Exercise objective:
Of the lines below, write out exactly those from the line with "environment, allowing players" through the line with "Cleaning a Court?", both included, and skip the rest.

Collected data:
■ ■ ■ ■ ■ ■ ■

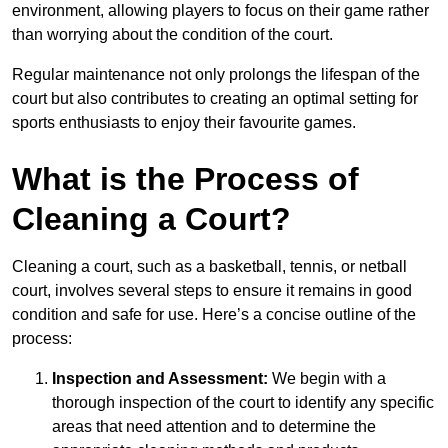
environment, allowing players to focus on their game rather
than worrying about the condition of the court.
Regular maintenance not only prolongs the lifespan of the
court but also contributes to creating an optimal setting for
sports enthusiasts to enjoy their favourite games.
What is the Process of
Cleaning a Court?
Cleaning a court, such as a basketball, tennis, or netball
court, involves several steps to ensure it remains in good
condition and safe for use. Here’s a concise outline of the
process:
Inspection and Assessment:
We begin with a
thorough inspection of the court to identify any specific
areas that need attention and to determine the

■ ■ ■ ■ ■ ■ ■

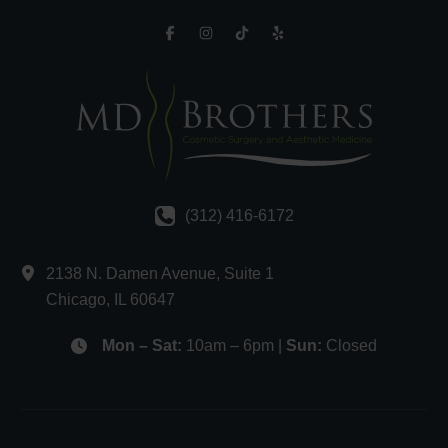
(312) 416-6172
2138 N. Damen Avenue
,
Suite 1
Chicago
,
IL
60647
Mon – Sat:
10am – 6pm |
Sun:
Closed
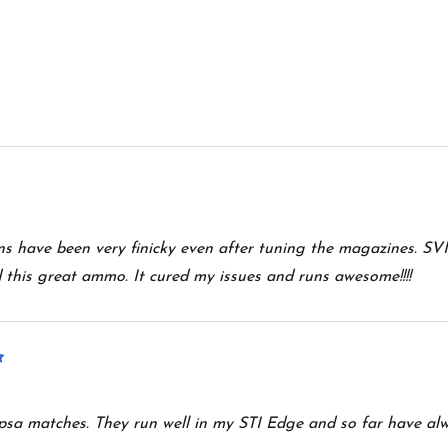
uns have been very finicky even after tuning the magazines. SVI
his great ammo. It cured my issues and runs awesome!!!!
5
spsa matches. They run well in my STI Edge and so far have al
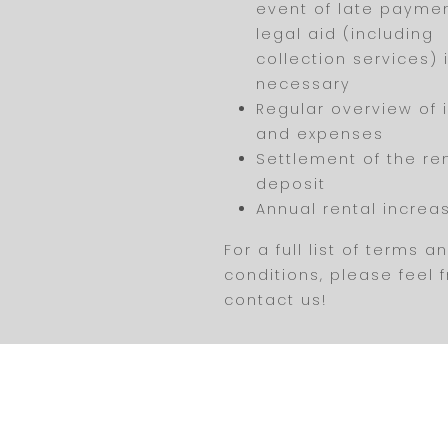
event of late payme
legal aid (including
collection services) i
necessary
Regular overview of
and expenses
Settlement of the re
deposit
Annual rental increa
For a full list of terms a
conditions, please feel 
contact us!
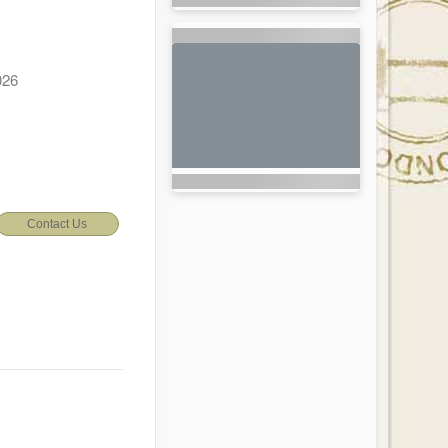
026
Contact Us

■ ■ ■ ■ ■ ■ ■

Exercise solution:
environment, allowing players to focus on their game rather
than worrying about the condition of the court.
Regular maintenance not only prolongs the lifespan of the
court but also contributes to creating an optimal setting for
sports enthusiasts to enjoy their favourite games.
What is the Process of
Cleaning a Court?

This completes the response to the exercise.